§ WORK REQUIRED
Please reproduce exactly the line that contains "ador pioneiro" and every line after it through the end of the records below, adding nothing else.

** SOURCE DATA follows **

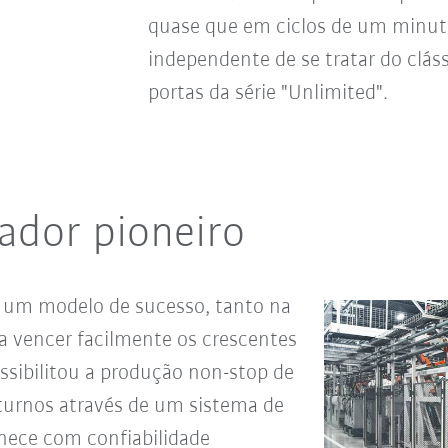
quase que em ciclos de um minut
independente de se tratar do clás
portas da série "Unlimited".
ador pioneiro
 um modelo de sucesso, tanto na
 vencer facilmente os crescentes
sibilitou a produção non-stop de
 turnos através de um sistema de
rnece com confiabilidade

** End of SOURCE DATA **

§ EXERCISE OUTPUT
ador pioneiro
 um modelo de sucesso, tanto na
 vencer facilmente os crescentes
sibilitou a produção non-stop de
 turnos através de um sistema de
rnece com confiabilidade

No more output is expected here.